- Born: November 8, 1999 (age 26) Quetta
- Known for: Quranic Reciter
- Website: hassanalikasi.com

= Hassan Ali Kasi =

Imam and Certified Qur'an reciter

Hassan Ali Kasi (born 1999, Pashto/) is a Qur'anic reciter and Qur'an memorizer from Quetta, Pakistan, currently serving as an Imam at The Prayer Center of Orland Park. Recently Hassan served as an Imam at Islamic Center of Wheaton, Illinois, United States of America.

== Biography ==
In 2021, Kasi won first place in a Quran recitation competition Siraj Al-Kabeer, held in Afghanistan.

Kasi was eight years old when he began to earn recognition for his memorization and Qira'at skills and memorized the Quran at early age.

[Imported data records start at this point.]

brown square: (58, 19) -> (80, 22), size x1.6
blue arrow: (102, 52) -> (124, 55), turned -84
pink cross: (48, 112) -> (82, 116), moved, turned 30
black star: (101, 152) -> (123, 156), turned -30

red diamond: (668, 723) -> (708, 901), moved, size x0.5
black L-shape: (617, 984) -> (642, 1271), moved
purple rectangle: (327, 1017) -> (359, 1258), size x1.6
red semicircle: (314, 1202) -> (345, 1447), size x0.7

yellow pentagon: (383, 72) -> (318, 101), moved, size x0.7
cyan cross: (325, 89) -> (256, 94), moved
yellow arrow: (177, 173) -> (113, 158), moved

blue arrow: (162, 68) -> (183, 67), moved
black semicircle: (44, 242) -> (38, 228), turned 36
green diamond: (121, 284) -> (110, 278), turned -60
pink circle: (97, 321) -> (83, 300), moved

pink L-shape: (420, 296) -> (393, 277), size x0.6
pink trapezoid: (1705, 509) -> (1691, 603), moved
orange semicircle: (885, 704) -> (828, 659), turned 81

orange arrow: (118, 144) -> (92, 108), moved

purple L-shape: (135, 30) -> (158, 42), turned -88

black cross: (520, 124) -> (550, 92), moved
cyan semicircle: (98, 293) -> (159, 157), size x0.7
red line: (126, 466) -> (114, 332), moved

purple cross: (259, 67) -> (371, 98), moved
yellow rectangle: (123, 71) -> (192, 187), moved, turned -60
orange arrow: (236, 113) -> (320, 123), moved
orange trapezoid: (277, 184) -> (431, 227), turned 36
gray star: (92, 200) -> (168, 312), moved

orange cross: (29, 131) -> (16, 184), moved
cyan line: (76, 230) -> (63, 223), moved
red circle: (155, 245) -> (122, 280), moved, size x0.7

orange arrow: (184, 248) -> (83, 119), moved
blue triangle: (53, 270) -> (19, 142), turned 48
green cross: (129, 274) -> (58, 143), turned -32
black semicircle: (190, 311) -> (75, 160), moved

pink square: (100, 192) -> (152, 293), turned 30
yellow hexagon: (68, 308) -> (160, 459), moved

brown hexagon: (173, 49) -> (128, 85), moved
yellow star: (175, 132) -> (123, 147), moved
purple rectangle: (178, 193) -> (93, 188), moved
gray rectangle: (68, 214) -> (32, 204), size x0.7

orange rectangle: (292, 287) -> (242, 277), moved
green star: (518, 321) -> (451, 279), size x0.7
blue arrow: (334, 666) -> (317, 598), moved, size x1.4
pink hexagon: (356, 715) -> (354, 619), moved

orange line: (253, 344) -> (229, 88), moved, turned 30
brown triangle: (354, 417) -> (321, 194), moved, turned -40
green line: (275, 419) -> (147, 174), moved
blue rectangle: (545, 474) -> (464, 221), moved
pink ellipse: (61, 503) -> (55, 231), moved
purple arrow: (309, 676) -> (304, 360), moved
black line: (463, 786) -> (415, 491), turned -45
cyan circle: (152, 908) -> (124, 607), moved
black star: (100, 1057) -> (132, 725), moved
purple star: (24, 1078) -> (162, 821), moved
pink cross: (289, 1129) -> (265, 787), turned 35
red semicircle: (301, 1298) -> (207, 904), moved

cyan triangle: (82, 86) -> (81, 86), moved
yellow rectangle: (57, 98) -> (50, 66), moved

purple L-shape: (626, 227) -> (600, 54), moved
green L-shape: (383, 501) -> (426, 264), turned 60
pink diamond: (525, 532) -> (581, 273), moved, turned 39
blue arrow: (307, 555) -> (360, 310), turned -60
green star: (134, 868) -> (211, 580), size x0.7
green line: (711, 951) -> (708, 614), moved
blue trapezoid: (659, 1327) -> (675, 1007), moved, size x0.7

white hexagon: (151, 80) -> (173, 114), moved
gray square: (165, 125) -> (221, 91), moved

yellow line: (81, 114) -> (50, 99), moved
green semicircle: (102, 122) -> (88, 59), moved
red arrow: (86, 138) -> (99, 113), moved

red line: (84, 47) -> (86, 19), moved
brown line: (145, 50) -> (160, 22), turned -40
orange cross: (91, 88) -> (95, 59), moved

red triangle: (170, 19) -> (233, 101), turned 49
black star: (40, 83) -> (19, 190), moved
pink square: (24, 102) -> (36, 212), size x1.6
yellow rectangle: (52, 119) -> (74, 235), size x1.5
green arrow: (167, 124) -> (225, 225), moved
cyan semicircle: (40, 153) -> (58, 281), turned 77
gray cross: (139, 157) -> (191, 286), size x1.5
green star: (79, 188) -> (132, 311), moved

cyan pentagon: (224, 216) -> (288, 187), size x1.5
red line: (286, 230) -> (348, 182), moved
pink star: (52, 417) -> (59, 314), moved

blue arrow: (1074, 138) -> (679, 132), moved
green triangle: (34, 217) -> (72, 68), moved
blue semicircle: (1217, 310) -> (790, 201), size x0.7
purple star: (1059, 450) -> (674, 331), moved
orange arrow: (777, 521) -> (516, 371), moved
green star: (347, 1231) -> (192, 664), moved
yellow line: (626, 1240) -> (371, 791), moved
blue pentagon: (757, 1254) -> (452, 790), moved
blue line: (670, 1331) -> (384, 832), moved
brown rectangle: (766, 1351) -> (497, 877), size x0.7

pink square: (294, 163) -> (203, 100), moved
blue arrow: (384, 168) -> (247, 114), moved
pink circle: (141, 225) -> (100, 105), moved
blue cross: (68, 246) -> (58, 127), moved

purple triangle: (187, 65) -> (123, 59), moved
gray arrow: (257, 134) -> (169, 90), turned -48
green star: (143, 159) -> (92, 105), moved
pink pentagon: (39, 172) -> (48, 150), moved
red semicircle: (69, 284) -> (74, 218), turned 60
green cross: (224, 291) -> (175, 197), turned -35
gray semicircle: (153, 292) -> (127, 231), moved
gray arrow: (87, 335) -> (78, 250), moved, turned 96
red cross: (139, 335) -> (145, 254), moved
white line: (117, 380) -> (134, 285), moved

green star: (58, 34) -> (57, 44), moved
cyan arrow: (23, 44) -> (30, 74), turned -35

He learned Tajwid from his father and recitation styles from his uncle.

Kasi finished college in Quetta and later moved to Islamabad to continue Islamic studies at International Islamic University Islamabad.

== Awards and recognition ==
- 3rd position in Turkey International Holy Quran Competition 2013
- 1st position in Swat National Qiraat Competition 2013
- Dunya News 10 winners of Hayya Al As-Salawat Competition 2014
- 1st position in Bol TV Quran Competition 2017
- 4th position in Al-Kawthar 13th International Quran Competition 2020
- 1st position in International Holy Quran Recitation Competition Afghanistan 2021
- National Youth Award by the Minhaj Youth League as a High Achiever in the Field of Qira'at for representing Pakistan in the International Quran Recitation Competition 2021 held in Afghanistan.
- In 2021, he was awarded a shield and certificate by the president of the International Islamic University, as a high achievers of the year.